# [Provided data]
****************************************
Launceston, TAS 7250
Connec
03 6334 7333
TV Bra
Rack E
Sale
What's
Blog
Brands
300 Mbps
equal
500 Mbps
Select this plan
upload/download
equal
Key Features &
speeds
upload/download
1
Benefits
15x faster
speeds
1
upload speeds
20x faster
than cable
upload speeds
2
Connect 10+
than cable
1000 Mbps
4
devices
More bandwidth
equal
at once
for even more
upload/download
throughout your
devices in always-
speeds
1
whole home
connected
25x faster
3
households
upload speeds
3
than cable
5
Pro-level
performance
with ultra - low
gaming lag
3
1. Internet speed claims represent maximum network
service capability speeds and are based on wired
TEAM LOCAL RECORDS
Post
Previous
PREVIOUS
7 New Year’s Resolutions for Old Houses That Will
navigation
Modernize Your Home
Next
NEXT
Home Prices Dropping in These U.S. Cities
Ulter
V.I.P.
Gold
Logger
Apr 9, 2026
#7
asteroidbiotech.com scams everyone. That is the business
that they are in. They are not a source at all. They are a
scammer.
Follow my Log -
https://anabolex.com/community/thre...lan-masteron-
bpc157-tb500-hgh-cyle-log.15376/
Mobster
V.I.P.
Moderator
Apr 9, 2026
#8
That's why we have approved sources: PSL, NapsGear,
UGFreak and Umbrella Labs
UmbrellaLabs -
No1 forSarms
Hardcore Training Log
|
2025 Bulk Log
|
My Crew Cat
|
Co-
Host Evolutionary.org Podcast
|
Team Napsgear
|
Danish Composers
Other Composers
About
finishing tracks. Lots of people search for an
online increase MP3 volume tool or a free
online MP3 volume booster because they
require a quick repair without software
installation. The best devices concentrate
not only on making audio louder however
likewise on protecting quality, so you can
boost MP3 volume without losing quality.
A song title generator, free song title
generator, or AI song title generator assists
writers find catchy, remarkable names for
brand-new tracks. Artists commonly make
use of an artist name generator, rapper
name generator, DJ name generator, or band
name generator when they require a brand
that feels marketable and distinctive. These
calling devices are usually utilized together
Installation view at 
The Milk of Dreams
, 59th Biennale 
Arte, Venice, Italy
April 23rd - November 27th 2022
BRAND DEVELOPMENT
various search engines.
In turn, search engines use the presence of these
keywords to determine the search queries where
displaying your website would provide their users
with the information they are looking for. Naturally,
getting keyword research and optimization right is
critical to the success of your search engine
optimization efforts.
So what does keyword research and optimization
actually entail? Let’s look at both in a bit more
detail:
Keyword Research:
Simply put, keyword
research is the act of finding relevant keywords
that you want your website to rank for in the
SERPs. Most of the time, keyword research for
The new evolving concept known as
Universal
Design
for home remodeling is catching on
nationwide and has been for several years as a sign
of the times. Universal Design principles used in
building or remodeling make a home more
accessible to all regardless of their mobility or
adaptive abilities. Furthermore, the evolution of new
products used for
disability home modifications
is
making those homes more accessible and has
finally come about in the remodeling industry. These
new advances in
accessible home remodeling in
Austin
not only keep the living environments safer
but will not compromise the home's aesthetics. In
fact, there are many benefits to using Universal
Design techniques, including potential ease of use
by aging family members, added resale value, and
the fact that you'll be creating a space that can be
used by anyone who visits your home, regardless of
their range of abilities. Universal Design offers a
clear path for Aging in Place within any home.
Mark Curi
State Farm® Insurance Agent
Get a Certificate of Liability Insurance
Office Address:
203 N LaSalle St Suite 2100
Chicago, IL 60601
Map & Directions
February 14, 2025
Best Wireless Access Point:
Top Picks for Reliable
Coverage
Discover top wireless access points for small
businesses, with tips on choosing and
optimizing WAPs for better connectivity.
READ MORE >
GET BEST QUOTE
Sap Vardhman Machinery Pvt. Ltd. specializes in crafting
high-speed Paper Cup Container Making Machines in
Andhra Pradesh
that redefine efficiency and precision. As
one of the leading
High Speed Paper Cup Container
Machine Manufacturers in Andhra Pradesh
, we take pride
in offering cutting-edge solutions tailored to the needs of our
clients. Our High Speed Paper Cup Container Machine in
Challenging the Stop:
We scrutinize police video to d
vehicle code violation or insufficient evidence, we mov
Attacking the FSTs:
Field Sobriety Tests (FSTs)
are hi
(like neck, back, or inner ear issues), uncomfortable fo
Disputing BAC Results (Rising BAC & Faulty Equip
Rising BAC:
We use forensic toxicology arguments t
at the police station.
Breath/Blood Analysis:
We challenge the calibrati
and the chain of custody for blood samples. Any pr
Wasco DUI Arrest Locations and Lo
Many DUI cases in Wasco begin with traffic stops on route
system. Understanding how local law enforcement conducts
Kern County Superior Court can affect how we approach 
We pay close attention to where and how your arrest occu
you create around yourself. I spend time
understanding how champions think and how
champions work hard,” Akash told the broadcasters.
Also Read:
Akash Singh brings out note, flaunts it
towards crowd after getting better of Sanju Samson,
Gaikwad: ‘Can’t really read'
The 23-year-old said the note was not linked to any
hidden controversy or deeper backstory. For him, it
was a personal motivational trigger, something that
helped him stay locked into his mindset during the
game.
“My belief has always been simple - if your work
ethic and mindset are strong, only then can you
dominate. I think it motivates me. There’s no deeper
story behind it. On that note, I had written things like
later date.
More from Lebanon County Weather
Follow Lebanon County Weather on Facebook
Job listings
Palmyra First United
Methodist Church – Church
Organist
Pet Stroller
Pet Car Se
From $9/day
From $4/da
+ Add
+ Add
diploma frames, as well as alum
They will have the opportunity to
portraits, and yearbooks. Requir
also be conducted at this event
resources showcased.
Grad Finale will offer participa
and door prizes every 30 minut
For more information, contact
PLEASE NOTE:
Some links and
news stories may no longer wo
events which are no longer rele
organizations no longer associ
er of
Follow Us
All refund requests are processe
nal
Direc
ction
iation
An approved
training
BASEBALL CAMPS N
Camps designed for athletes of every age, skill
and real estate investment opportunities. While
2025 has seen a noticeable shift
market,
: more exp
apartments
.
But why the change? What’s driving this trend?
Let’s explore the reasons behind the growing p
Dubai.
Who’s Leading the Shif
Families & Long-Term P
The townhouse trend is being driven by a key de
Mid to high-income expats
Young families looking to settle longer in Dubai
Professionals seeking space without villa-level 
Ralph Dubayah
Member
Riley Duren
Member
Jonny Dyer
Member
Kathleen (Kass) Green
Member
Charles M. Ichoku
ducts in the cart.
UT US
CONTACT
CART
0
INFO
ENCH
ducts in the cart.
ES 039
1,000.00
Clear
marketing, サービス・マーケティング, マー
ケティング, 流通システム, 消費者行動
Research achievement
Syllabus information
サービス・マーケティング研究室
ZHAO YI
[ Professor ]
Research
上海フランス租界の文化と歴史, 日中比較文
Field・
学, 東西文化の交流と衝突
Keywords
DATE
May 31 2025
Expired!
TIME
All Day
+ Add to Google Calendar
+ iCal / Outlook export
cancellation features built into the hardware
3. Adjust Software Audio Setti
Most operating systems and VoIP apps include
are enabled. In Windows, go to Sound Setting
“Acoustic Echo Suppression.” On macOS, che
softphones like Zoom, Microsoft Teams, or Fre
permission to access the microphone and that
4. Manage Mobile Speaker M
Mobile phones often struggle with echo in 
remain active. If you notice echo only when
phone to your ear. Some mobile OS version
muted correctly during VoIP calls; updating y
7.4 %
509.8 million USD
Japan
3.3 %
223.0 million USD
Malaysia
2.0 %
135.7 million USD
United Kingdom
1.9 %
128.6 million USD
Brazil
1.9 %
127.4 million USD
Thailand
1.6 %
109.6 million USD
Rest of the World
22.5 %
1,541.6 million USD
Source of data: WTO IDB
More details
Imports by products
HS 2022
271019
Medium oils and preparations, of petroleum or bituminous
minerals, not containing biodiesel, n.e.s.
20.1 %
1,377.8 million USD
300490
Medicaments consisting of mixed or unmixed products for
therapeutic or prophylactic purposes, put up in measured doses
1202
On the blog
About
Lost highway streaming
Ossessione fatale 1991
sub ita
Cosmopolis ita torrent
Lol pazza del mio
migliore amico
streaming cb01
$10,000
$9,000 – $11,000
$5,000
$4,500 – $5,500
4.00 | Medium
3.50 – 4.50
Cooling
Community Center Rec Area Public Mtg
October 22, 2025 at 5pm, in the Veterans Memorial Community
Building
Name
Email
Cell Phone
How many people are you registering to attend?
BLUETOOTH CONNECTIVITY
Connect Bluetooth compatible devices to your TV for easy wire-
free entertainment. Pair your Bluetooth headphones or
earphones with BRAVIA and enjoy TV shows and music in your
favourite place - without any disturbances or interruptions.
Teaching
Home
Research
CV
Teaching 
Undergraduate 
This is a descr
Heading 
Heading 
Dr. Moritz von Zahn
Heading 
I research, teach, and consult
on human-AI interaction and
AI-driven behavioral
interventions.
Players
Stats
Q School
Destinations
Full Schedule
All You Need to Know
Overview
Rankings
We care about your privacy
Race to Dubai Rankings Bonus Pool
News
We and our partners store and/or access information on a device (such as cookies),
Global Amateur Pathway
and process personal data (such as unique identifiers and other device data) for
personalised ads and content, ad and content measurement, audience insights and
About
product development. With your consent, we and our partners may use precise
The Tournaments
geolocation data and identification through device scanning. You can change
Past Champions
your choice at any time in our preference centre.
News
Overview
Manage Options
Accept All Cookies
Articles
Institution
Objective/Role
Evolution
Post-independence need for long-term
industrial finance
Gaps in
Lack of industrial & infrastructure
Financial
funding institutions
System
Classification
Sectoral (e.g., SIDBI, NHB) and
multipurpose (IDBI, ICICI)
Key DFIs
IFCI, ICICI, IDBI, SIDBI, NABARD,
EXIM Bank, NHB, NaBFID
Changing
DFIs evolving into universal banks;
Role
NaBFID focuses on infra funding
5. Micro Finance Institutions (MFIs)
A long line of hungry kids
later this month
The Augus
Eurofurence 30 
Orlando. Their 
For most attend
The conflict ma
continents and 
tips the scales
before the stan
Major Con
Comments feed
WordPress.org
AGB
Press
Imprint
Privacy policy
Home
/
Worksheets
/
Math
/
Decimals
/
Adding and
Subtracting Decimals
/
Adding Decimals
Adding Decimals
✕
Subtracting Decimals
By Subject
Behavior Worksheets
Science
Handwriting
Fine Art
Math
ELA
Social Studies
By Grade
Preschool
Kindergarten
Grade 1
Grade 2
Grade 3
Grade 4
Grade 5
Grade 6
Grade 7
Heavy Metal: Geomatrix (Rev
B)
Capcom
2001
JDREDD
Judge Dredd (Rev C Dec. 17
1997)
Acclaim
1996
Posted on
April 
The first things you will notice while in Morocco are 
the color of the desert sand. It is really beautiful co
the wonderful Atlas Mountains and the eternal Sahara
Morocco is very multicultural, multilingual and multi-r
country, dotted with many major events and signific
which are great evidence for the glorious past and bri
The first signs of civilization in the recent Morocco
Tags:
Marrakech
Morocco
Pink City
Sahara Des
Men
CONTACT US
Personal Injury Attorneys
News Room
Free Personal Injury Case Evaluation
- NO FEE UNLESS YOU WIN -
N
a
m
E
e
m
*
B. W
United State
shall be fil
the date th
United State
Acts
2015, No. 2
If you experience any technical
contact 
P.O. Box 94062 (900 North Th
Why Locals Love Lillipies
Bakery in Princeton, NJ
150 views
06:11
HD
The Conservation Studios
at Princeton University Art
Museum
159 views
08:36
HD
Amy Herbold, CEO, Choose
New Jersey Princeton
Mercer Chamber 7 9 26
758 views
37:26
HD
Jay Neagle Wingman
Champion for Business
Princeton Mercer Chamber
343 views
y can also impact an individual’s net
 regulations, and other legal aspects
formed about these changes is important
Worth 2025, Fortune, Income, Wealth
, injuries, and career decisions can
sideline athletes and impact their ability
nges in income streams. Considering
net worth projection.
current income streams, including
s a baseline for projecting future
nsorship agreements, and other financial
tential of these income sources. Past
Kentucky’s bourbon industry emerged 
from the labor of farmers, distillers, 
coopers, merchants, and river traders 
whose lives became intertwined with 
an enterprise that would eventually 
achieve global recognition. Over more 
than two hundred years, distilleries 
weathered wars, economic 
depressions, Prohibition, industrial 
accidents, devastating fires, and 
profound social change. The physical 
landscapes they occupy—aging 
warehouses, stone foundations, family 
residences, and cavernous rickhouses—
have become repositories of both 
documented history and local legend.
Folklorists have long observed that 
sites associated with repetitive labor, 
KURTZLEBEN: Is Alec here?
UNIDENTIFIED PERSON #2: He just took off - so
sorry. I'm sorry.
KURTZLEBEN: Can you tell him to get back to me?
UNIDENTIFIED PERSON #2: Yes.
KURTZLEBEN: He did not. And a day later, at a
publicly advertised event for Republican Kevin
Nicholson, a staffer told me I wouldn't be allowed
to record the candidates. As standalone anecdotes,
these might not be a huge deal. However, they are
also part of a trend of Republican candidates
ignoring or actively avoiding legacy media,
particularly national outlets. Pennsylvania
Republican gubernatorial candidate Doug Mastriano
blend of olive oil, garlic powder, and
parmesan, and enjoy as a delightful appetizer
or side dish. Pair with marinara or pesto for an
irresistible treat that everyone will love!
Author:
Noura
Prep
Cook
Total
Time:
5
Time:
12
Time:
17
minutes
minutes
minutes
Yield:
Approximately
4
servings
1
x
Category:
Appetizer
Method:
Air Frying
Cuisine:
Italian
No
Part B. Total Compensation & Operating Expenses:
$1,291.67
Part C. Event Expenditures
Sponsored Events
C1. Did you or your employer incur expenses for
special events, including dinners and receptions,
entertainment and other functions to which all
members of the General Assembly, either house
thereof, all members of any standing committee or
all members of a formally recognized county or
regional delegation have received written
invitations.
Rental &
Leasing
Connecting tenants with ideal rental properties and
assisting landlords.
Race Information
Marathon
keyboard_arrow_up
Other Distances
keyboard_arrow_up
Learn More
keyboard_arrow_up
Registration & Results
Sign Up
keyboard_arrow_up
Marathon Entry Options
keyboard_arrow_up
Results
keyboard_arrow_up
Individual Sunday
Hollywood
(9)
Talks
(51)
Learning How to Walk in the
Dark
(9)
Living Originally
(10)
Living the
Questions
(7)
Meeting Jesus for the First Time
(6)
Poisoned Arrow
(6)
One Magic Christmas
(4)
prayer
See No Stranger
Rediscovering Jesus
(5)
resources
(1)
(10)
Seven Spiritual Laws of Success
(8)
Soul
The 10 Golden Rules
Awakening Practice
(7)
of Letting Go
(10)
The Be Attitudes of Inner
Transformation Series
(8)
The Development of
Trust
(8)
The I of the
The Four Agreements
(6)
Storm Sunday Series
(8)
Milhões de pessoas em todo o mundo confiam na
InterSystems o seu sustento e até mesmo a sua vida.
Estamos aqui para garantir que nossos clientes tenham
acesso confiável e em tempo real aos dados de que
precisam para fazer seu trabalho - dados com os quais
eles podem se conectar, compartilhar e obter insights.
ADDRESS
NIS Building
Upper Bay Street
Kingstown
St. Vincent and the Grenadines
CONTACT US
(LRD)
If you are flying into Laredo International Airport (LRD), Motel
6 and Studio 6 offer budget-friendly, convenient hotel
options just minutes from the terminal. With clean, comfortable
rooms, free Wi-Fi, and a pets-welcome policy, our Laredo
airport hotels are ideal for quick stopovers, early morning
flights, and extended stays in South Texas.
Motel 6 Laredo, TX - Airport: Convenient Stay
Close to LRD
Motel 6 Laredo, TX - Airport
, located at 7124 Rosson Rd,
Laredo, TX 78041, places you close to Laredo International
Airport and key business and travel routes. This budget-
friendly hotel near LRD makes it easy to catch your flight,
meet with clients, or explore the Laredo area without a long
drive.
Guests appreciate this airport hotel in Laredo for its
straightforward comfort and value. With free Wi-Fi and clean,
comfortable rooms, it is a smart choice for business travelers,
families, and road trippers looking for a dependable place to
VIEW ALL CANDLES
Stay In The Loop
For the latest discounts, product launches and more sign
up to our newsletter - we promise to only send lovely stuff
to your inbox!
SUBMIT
****************************************
# [Work required]
Filter these records, keeping every line where the word "DFIs" occurs.

# [Answer for this exercise]
Key DFIs
DFIs evolving into universal banks;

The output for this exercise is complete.